» **INPUT FOR THIS TASK**:

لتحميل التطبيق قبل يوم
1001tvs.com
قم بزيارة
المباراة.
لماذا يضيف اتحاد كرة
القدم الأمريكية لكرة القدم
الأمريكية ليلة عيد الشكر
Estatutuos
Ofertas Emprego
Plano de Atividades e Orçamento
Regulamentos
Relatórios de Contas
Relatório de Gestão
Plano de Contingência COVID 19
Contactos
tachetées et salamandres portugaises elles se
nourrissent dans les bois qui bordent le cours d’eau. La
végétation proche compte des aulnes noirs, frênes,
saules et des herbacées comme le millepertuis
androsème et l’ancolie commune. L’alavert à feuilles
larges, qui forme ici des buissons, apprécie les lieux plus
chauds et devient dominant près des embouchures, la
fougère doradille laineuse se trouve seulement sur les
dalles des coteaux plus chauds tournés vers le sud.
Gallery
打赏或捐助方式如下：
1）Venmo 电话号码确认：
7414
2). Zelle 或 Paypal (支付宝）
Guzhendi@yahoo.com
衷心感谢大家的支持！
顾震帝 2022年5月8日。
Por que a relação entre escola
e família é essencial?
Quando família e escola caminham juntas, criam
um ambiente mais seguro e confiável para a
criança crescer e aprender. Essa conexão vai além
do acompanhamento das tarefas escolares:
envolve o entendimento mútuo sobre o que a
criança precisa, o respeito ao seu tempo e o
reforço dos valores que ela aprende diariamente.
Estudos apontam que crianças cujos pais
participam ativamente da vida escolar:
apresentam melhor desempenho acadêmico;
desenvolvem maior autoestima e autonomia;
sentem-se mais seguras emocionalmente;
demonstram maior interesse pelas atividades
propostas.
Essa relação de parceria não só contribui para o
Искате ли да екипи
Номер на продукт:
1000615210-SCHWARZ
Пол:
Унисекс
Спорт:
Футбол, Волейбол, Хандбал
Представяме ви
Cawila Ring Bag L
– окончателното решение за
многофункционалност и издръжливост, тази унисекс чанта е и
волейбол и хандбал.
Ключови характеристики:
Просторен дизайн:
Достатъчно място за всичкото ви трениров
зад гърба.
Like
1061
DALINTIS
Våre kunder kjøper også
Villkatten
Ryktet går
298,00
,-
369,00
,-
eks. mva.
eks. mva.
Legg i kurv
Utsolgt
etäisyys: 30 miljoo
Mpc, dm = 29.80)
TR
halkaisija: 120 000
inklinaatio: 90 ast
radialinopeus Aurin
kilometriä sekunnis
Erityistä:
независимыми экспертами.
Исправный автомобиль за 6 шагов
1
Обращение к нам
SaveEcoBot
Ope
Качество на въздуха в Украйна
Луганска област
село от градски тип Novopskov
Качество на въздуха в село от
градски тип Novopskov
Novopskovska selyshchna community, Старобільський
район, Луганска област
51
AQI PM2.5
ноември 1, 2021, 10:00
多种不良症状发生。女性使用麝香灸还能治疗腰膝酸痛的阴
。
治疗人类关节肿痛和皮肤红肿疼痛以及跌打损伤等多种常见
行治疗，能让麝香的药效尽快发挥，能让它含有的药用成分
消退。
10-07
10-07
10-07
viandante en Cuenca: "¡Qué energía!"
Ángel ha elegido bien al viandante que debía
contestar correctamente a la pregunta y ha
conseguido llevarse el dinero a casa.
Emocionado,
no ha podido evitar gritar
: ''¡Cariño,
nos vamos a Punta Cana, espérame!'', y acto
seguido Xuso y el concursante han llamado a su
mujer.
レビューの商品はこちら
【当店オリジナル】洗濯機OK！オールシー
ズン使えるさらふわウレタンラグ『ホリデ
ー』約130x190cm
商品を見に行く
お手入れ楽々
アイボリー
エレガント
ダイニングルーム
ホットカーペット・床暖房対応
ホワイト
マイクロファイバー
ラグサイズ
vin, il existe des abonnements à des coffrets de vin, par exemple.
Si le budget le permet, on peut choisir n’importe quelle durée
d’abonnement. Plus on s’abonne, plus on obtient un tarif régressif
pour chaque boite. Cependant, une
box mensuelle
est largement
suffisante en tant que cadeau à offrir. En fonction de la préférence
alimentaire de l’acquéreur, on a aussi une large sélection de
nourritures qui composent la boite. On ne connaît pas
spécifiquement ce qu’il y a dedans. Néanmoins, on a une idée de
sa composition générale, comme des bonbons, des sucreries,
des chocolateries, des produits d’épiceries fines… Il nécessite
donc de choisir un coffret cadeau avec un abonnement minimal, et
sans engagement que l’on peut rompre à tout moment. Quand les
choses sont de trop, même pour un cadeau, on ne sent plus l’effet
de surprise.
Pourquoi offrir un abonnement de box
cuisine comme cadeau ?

» **REQUIREMENT**: Output should match, line for line, the stretch of the material above from the line holding "لماذا يضيف اتحاد كرة" through the line holding "sentem-se mais seguras emocionalmente;".

» **SOLUTION TO THIS EXERCISE**:
لماذا يضيف اتحاد كرة
القدم الأمريكية لكرة القدم
الأمريكية ليلة عيد الشكر
Estatutuos
Ofertas Emprego
Plano de Atividades e Orçamento
Regulamentos
Relatórios de Contas
Relatório de Gestão
Plano de Contingência COVID 19
Contactos
tachetées et salamandres portugaises elles se
nourrissent dans les bois qui bordent le cours d’eau. La
végétation proche compte des aulnes noirs, frênes,
saules et des herbacées comme le millepertuis
androsème et l’ancolie commune. L’alavert à feuilles
larges, qui forme ici des buissons, apprécie les lieux plus
chauds et devient dominant près des embouchures, la
fougère doradille laineuse se trouve seulement sur les
dalles des coteaux plus chauds tournés vers le sud.
Gallery
打赏或捐助方式如下：
1）Venmo 电话号码确认：
7414
2). Zelle 或 Paypal (支付宝）
Guzhendi@yahoo.com
衷心感谢大家的支持！
顾震帝 2022年5月8日。
Por que a relação entre escola
e família é essencial?
Quando família e escola caminham juntas, criam
um ambiente mais seguro e confiável para a
criança crescer e aprender. Essa conexão vai além
do acompanhamento das tarefas escolares:
envolve o entendimento mútuo sobre o que a
criança precisa, o respeito ao seu tempo e o
reforço dos valores que ela aprende diariamente.
Estudos apontam que crianças cujos pais
participam ativamente da vida escolar:
apresentam melhor desempenho acadêmico;
desenvolvem maior autoestima e autonomia;
sentem-se mais seguras emocionalmente;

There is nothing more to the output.